Noch ist der Giro nicht beendet. Trotzdem richtet sich der Blick bereits vorsichtig in Richtung Sommer. "Wir müssen uns auf die nächsten Ziele konzentrieren", sagte Denk. Für Roglic bedeute das die Tour de France: "Darauf konzentrieren wir uns jetzt."
Primoz Roglic: Sturzanfälligkeit macht Sorgen
In welcher Rolle Roglic die Frankreich-Rundfahrt in Angriff nehmen wird, ist derzeit aber noch unklar. Ein Angriff auf Titelverteidiger Tadej Pogacar und Ex-Tour-Sieger Jonas Vingegaard wäre ohnehin ambitioniert gewesen. Die Klassement-Hoffnungen allein auf Roglic zu setzen, wirkt angesichts seiner abermals gezeigten Sturzanfälligkeit aber überaus riskant.
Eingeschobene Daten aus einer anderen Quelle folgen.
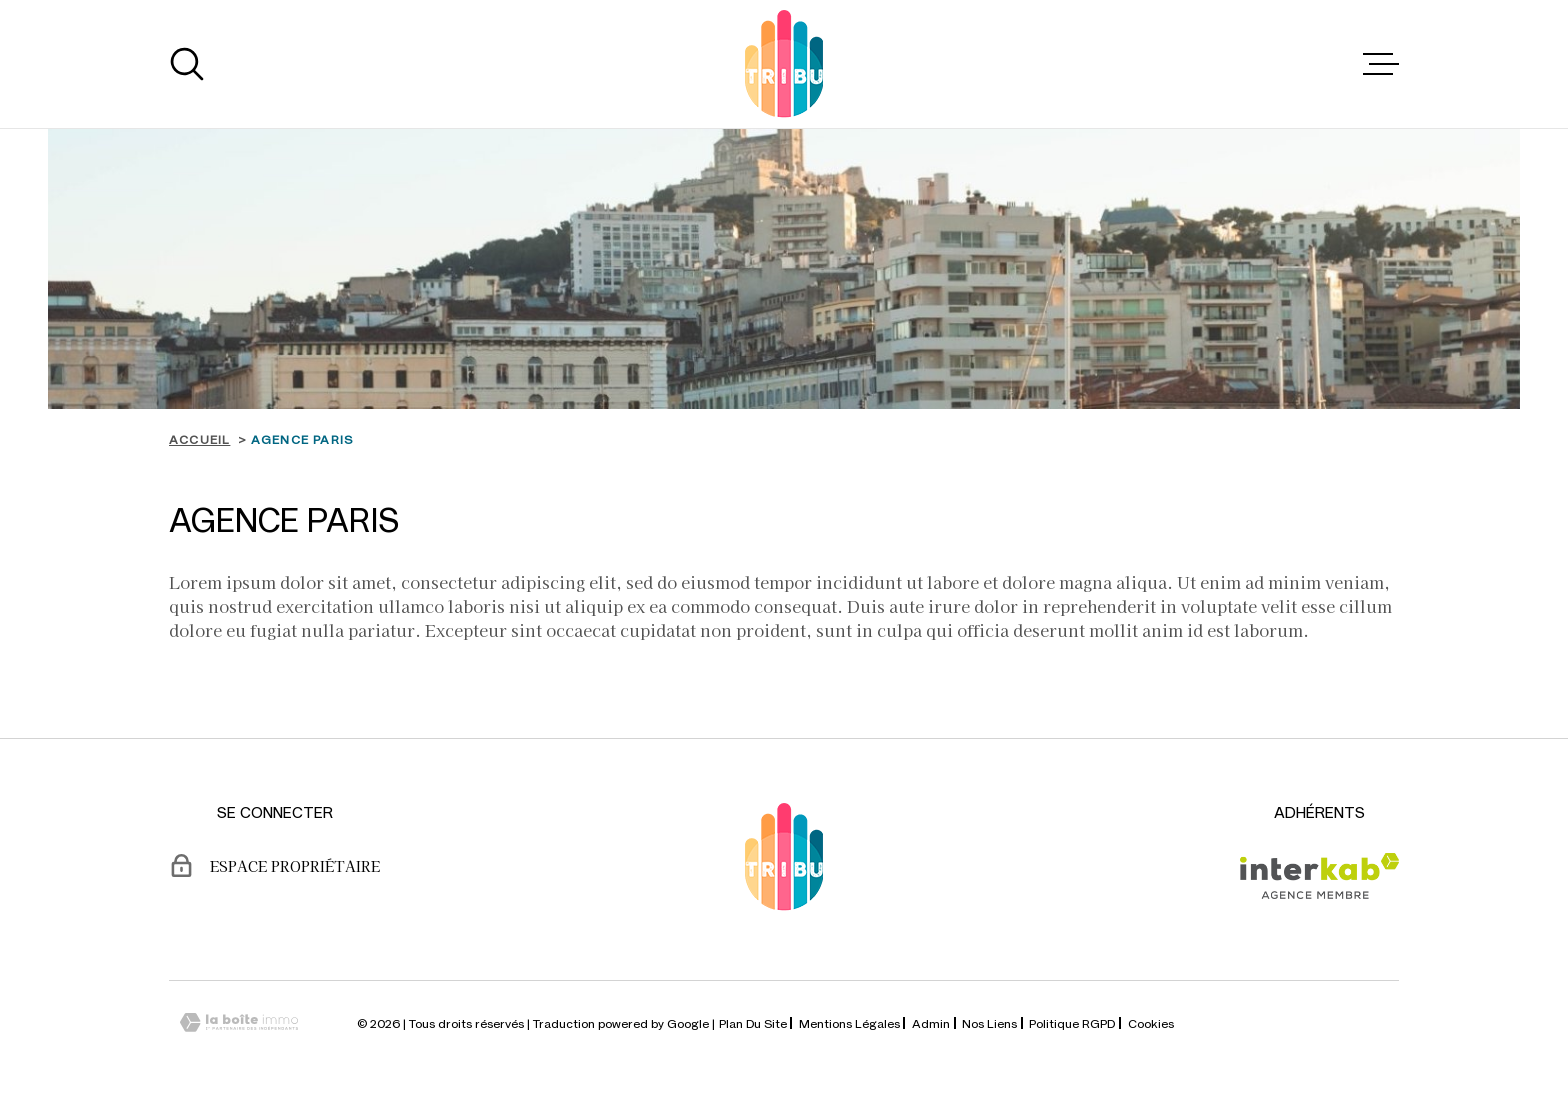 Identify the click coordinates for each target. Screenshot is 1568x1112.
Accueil (199, 439)
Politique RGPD (1072, 1023)
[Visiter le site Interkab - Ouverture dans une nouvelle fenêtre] (1319, 876)
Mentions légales (849, 1023)
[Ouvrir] (187, 64)
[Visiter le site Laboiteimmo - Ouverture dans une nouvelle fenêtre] (239, 1022)
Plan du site (753, 1023)
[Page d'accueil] (784, 64)
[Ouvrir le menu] (1381, 64)
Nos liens (989, 1023)
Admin (931, 1023)
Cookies (1151, 1023) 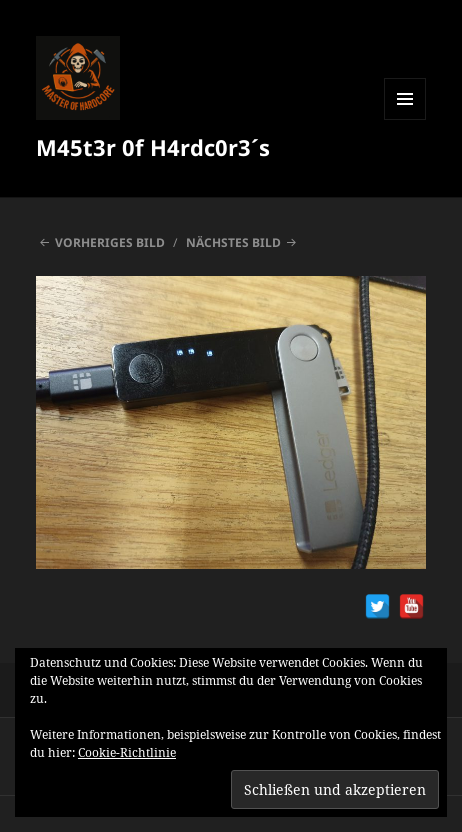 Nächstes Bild (233, 242)
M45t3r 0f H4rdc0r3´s (153, 147)
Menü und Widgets (405, 119)
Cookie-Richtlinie (127, 752)
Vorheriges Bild (110, 242) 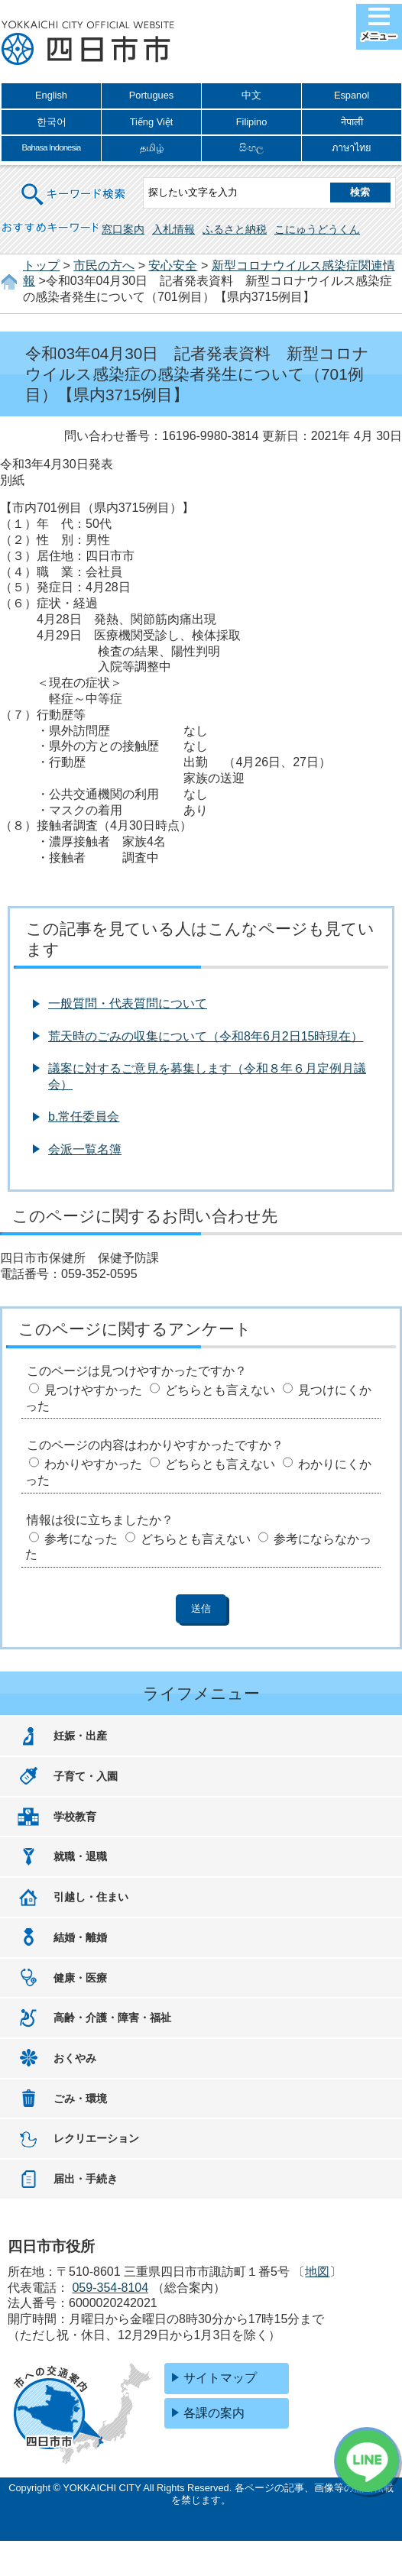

Fünf der vergangenen neun Grand Tours hat Roglic nicht beendet, darunter auch die Tour 2024. Roglic (35) befindet sich zudem im fortgeschrittenen Radsport-Alter und Alternativen stehen bereit. Die Position des deutschen Top-Talents Florian Lipowitz (24) beispielsweise hat sich nicht verschlechtert. Sein Einsatz bei der Tour ist offiziell noch nicht bestätigt, dürfte nach Roglics Scheitern aber immer stärker in Betracht gezogen werden - womöglich auch in einer Führungsrolle.
In die Giro-Entscheidung jedenfalls wird wohl kein Fahrer des deutschen Teams eingreifen, stattdessen bahnt sich auf den finalen Etappen ein Dreikampf an. Noch wehrt sich das mexikanische Top-Talent Isaac Del Toro im Rosa Trikot nach Kräften - doch es lauern die erfahrenen Richard Carapaz aus Ecuador und Simon Yates (Großbritannien).